Love Will Find A Way

The two-day workshop “The Means of Love in the Arab World: Pragmatics Beyond Norms and Trangressions” (December 11–12, 2015) came as the last in a small series of meetings that center on love, marriage and affection in the context of the Middle East and North Africa. Intimate relations and love have been scantly studied in anthropologies of the region but attention to these topics is increasing.

An Van Raemdonck

Workshops were set up in Lausanne (2012), Alexandria (2013), New York (2014) and finally Rabat (2015) to discuss and develop new research. Earlier meetings focussed more on discursive frames concerning the problems of love, family authority, religious norms, morality, and the materiality of affect. The aim of the workshops was to build upon anthropologists’ ongoing move away from the discursive, normative, and ideal and toward a more holistic approach that considers ordinary, everyday ethics and pragmatics. This approach blurs the boundaries between discourse, practice, and hierarchical conceptions of people’s actions as important and unimportant. It attempts to consider power structures, ethical discourse and materiality all together.
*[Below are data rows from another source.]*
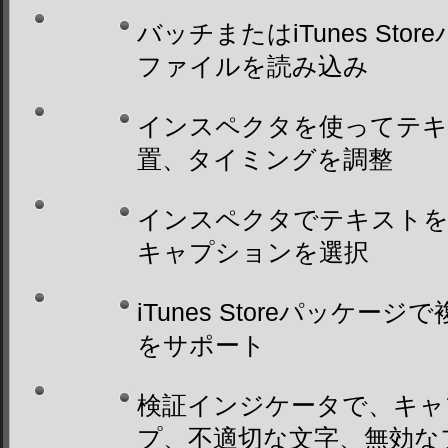
バッチまたはiTunes St
ファイルを読み込み
インスペクタを使ってテキ
置、タイミングを調整
インスペクタでテキストを
キャプションを選択
iTunes Storeパッケ
をサポート
検証インジケータで、キャ
プ、不適切な文字、無効な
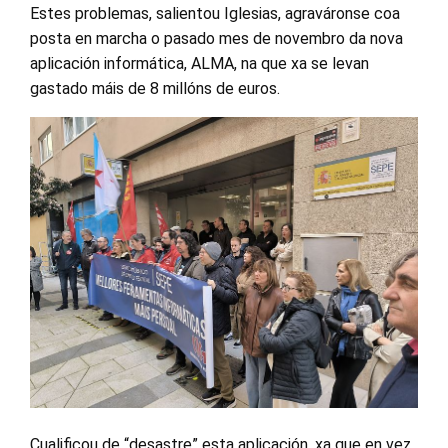
Estes problemas, salientou Iglesias, agraváronse coa
posta en marcha o pasado mes de novembro da nova
aplicación informática, ALMA, na que xa se levan
gastado máis de 8 millóns de euros.
Cualificou de “desastre” esta aplicación, xa que en vez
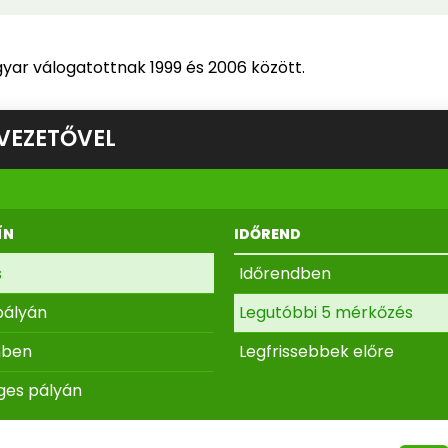
yar válogatottnak 1999 és 2006 között.
VEZETŐVEL
ÍN
IDŐREND
s
Időrendben
pályán
Legutóbbi 5 mérkőzés
nben
Legfrissebbek előre
ges pályán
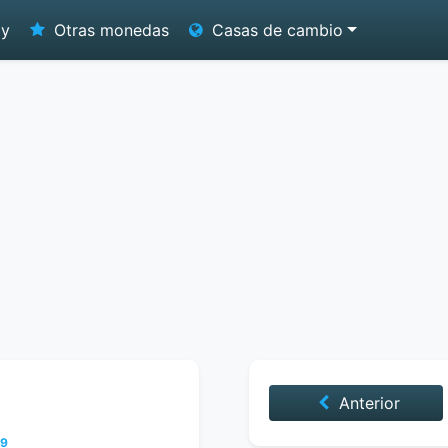
oy
Otras monedas
Casas de cambio
Anterior
09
Organized by Aymon Kreil (University of Zurich), Maria Frederika Malmström (Nordic Africa Institute / New York University), Zakaria Rhani (Université Mohammed V), and Samuli Schielke (Zentrum Moderner Orient), the Rabat workshop aimed to highlight the means by which love is communicated, practiced and embodied through language, poetry, music or objects, material exchanges and gifts. It succeeded in bringing scholars together who shed light on the pragmatics and the interactional means of “love in action.”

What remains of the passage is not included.